A modo de conclusión: No sabemos, en qué grado las respectivas creencias religiosas pueden influir en sus decisiones concretas de gobierno. Sí podemos sopesar que si bien, no estamos bajo el paradigma de las Guerras de Religión en la que toda decisión política era, en definitiva, el resultado de una creencia religiosa. Hemos comenzado a apartarnos del Estado religiosamente aséptico que pretendieron sus fundadores hace unos 300 años, cuando firmaron la paz en Westfalia.

Todo ello, nos lleva a interrogarnos sobre la posible interacción estratégica y geopolítica de los tres Estados que nos interesan. Vale decir: Los EEUU y el Brasil gobernado por protestantes y la Argentina, sin ninguna tendencia muy definida al respecto.

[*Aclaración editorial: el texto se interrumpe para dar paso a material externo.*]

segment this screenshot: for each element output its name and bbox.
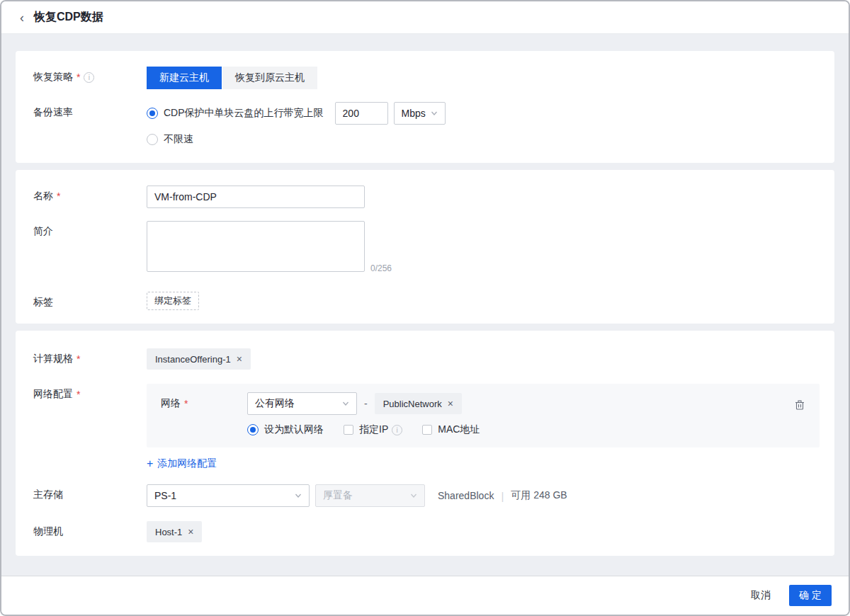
- provision-value: 厚置备: [323, 489, 353, 502]
- public-network-tag: PublicNetwork ×: [375, 393, 462, 414]
- assign-ip-text[interactable]: 指定IP: [359, 423, 388, 436]
- required-asterisk: *: [76, 353, 80, 365]
- host-label: 物理机: [33, 525, 63, 538]
- remove-host-icon[interactable]: ×: [188, 527, 193, 537]
- rate-limited-radio[interactable]: [147, 108, 158, 119]
- rate-unlimited-text[interactable]: 不限速: [164, 133, 193, 146]
- compute-label-group: 计算规格 *: [33, 348, 147, 365]
- assign-ip-checkbox[interactable]: [344, 425, 353, 435]
- basic-info-card: 名称 * 简介 0/256 标签 绑定标签: [16, 170, 834, 324]
- rate-unlimited-row: 不限速: [147, 133, 446, 146]
- mac-option: MAC地址: [422, 423, 480, 436]
- mac-checkbox[interactable]: [422, 425, 432, 435]
- chevron-down-icon: [295, 492, 302, 499]
- info-icon[interactable]: i: [392, 425, 402, 435]
- storage-label-group: 主存储: [33, 484, 147, 501]
- desc-textarea-wrap: 0/256: [147, 221, 365, 275]
- add-network-label: 添加网络配置: [157, 457, 217, 470]
- back-icon[interactable]: ‹: [18, 11, 26, 24]
- net-inner-label-group: 网络 *: [161, 397, 247, 410]
- strategy-toggle-group: 新建云主机 恢复到原云主机: [147, 67, 317, 89]
- rate-label-group: 备份速率: [33, 102, 147, 119]
- strategy-label-group: 恢复策略 * i: [33, 67, 147, 84]
- bandwidth-input[interactable]: [335, 102, 388, 125]
- chevron-down-icon: [410, 492, 417, 499]
- storage-available-value: 248 GB: [533, 489, 567, 501]
- remove-offering-icon[interactable]: ×: [237, 354, 242, 364]
- primary-storage-select[interactable]: PS-1: [147, 484, 310, 507]
- storage-info: SharedBlock | 可用 248 GB: [438, 489, 567, 502]
- chevron-down-icon: [342, 400, 349, 407]
- unit-select[interactable]: Mbps: [394, 102, 446, 125]
- network-label-group: 网络配置 *: [33, 384, 147, 401]
- new-vm-button[interactable]: 新建云主机: [147, 67, 222, 89]
- desc-textarea[interactable]: [147, 221, 365, 272]
- storage-label: 主存储: [33, 489, 63, 501]
- network-type-select[interactable]: 公有网络: [247, 392, 357, 415]
- network-type-value: 公有网络: [255, 397, 295, 410]
- dialog-body: 恢复策略 * i 新建云主机 恢复到原云主机 备份速率 CDP保护中单块云盘的上…: [1, 34, 849, 576]
- default-network-text[interactable]: 设为默认网络: [264, 423, 324, 436]
- dash-separator: -: [364, 398, 368, 409]
- desc-label: 简介: [33, 225, 53, 238]
- add-network-link[interactable]: + 添加网络配置: [147, 457, 217, 470]
- required-asterisk: *: [57, 190, 60, 202]
- strategy-label: 恢复策略: [33, 71, 73, 84]
- remove-network-icon[interactable]: ×: [448, 399, 453, 409]
- rate-options: CDP保护中单块云盘的上行带宽上限 Mbps 不限速: [147, 102, 446, 146]
- storage-available-label: 可用: [511, 489, 531, 501]
- rate-limited-row: CDP保护中单块云盘的上行带宽上限 Mbps: [147, 102, 446, 125]
- storage-controls: PS-1 厚置备 SharedBlock | 可用 248 GB: [147, 484, 567, 507]
- bind-tag-button[interactable]: 绑定标签: [147, 292, 199, 310]
- unit-select-value: Mbps: [402, 108, 426, 119]
- host-label-group: 物理机: [33, 521, 147, 538]
- provision-select: 厚置备: [315, 484, 425, 507]
- host-tag-text: Host-1: [155, 527, 182, 537]
- rate-unlimited-radio[interactable]: [147, 134, 158, 145]
- confirm-button[interactable]: 确 定: [789, 585, 832, 606]
- restore-original-vm-button[interactable]: 恢复到原云主机: [222, 67, 317, 89]
- instance-offering-tag: InstanceOffering-1 ×: [147, 348, 251, 370]
- info-icon[interactable]: i: [84, 72, 94, 83]
- host-tag: Host-1 ×: [147, 521, 202, 542]
- required-asterisk: *: [76, 72, 80, 83]
- network-label: 网络配置: [33, 388, 73, 401]
- page-title: 恢复CDP数据: [34, 10, 103, 25]
- storage-available: 可用 248 GB: [511, 489, 567, 502]
- trash-icon[interactable]: [794, 399, 805, 411]
- default-network-option: 设为默认网络: [247, 423, 324, 436]
- public-network-tag-text: PublicNetwork: [383, 399, 442, 409]
- mac-text[interactable]: MAC地址: [438, 423, 480, 436]
- char-counter: 0/256: [370, 263, 392, 273]
- storage-type-name: SharedBlock: [438, 490, 494, 501]
- name-label-group: 名称 *: [33, 186, 147, 203]
- required-asterisk: *: [76, 389, 80, 400]
- cancel-button[interactable]: 取消: [751, 589, 771, 602]
- vertical-divider: |: [501, 490, 504, 502]
- rate-limited-text[interactable]: CDP保护中单块云盘的上行带宽上限: [164, 107, 324, 120]
- assign-ip-option: 指定IP i: [344, 423, 402, 436]
- dialog-footer: 取消 确 定: [1, 576, 849, 615]
- plus-icon: +: [147, 457, 153, 470]
- required-asterisk: *: [184, 398, 188, 409]
- chevron-down-icon: [431, 110, 438, 117]
- tag-label-group: 标签: [33, 292, 147, 309]
- strategy-card: 恢复策略 * i 新建云主机 恢复到原云主机 备份速率 CDP保护中单块云盘的上…: [16, 51, 834, 163]
- net-inner-label: 网络: [161, 397, 181, 410]
- default-network-radio[interactable]: [247, 424, 259, 435]
- restore-cdp-dialog: ‹ 恢复CDP数据 恢复策略 * i 新建云主机 恢复到原云主机 备份速率: [0, 0, 850, 616]
- network-config: 网络 * 公有网络 - PublicNetwork ×: [147, 384, 820, 470]
- instance-offering-tag-text: InstanceOffering-1: [155, 354, 231, 365]
- compute-label: 计算规格: [33, 353, 73, 365]
- tag-label: 标签: [33, 296, 53, 309]
- primary-storage-value: PS-1: [154, 490, 176, 501]
- resource-card: 计算规格 * InstanceOffering-1 × 网络配置 *: [16, 331, 834, 556]
- desc-label-group: 简介: [33, 221, 147, 238]
- rate-label: 备份速率: [33, 106, 73, 119]
- dialog-header: ‹ 恢复CDP数据: [1, 1, 849, 34]
- network-panel: 网络 * 公有网络 - PublicNetwork ×: [147, 384, 820, 447]
- name-input[interactable]: [147, 186, 365, 208]
- name-label: 名称: [33, 190, 53, 203]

Antes de proseguir es necesario hacer otra parada en Sombart para recordar cuando distinguió entre el Capitalismo de la ciudad de Florencia con el de Venecia. Ya desde el siglo XIII, dijo que mientras las demás ciudades luchaban, Florencia «negociaba». Por el contrario, se agregó que Venecia estaba mejor predispuesta para las empresas violentas como la conquista y el imperio.

No nos puede caber duda alguna del sesgo veneciano de los EEUU. Mucho más ahora, con la vigencia renovada de su Doctrina Truman. El interrogante, ahora, es Brasil. Si buscará negociar y consensuar como Florencia o imponer al estilo veneciano.